The irony is striking. UP was suffocating under Mayawati's autocracy. Her ministers and MLAs included criminally implicated people. When she was thrown out and a young and educated Akhilesh Yadav became Chief Minister, it looked like a good augury. But all that happened was: A new set of criminals came in. Can only monsters win?
Flip the eye to Punjab and see what happened there. A young woman, harassed by taxi drivers, went to nearby police officers to complain. The police officers kicked her, slapped her, caned her until she fell on the road. Her old father was also roughed up. The entire scene was broadcast by television channels, providing evidence no one could deny.
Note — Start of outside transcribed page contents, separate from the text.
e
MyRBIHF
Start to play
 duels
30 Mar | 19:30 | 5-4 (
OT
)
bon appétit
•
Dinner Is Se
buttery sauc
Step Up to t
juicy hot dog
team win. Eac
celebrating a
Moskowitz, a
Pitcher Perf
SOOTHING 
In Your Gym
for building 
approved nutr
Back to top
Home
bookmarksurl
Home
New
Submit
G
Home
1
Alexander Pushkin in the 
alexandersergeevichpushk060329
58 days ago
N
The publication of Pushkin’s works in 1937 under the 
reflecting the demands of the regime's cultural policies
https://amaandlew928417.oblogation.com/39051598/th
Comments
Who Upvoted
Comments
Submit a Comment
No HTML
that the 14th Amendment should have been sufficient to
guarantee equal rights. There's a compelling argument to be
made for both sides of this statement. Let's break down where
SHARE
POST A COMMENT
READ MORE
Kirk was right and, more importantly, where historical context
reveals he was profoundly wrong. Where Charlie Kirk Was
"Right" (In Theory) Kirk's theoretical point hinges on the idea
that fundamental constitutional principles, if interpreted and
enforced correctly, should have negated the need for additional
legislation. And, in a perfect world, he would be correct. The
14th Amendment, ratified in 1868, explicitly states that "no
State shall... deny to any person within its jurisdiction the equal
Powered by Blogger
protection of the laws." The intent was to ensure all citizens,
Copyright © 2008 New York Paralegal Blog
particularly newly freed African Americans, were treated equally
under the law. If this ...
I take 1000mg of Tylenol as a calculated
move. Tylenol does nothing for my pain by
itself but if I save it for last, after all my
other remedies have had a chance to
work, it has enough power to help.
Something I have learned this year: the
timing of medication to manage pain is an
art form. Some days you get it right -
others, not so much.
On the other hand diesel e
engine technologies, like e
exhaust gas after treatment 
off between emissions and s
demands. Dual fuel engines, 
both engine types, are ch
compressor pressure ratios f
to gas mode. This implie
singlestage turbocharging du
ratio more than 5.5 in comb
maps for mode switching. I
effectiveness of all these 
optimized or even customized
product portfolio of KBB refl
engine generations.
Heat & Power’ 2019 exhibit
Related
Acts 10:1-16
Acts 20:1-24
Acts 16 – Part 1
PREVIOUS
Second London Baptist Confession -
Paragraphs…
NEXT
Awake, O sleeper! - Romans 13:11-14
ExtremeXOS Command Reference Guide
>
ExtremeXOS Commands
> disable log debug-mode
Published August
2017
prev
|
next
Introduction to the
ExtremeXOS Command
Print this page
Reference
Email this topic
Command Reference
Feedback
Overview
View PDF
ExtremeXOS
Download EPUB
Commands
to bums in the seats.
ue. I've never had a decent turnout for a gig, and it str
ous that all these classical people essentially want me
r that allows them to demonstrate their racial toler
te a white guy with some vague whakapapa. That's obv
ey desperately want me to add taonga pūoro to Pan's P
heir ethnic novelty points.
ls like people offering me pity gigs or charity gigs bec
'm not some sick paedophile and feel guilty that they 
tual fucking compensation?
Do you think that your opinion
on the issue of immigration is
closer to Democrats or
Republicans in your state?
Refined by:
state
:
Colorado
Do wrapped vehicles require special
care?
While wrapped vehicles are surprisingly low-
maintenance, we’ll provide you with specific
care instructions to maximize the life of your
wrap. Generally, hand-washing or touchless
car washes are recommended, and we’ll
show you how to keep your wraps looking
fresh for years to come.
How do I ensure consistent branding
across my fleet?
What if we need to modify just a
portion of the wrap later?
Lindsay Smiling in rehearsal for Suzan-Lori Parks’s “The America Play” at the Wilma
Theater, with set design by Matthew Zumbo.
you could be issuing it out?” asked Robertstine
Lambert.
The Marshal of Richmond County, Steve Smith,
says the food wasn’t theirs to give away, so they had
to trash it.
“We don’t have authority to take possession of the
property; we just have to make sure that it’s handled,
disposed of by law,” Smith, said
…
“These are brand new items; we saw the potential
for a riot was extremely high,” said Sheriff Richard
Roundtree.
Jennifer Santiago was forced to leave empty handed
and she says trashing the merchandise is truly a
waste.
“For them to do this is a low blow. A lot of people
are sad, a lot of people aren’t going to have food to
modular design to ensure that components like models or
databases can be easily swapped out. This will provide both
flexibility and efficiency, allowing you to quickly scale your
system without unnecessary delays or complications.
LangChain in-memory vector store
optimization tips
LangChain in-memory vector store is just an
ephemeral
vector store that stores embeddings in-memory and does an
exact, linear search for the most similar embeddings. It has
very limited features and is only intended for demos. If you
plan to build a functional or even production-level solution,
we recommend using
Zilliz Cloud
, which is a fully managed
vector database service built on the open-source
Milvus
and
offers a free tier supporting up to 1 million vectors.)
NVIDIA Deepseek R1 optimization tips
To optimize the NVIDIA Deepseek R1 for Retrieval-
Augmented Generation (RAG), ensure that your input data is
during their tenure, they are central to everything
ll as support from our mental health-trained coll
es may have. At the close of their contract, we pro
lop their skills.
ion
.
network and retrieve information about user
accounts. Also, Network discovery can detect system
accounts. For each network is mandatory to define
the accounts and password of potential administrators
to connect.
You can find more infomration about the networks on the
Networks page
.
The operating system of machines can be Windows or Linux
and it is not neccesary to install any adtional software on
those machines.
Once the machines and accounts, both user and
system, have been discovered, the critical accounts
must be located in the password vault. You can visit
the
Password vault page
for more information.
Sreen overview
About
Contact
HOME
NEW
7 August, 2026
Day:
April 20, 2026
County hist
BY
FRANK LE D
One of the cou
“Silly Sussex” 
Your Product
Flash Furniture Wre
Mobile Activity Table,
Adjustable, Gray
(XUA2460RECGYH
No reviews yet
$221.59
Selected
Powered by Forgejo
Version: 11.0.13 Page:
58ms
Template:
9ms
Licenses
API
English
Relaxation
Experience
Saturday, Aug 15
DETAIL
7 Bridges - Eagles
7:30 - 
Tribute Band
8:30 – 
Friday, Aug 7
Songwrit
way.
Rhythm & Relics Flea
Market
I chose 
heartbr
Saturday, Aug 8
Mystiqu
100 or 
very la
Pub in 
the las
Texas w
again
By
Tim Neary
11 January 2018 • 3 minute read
Yet the Punjab police chief denied it. There was "ample provocation" by the young woman, he said. The video could not be seen in isolation, he said. The emperors are monsters who see themselves as angels -- and see passing angels as monsters.
In neighbouring Haryana, the ghastly record of Minister Gopal Kanda is not forgotten. An airhostess he had employed was driven to suicide and she left a note accusing him of harassment. He remained free for long; the police said he could not be traced when he was very much around. This was another case of a man with several criminal cases against him becoming a minister and defying the law he had pledged to uphold.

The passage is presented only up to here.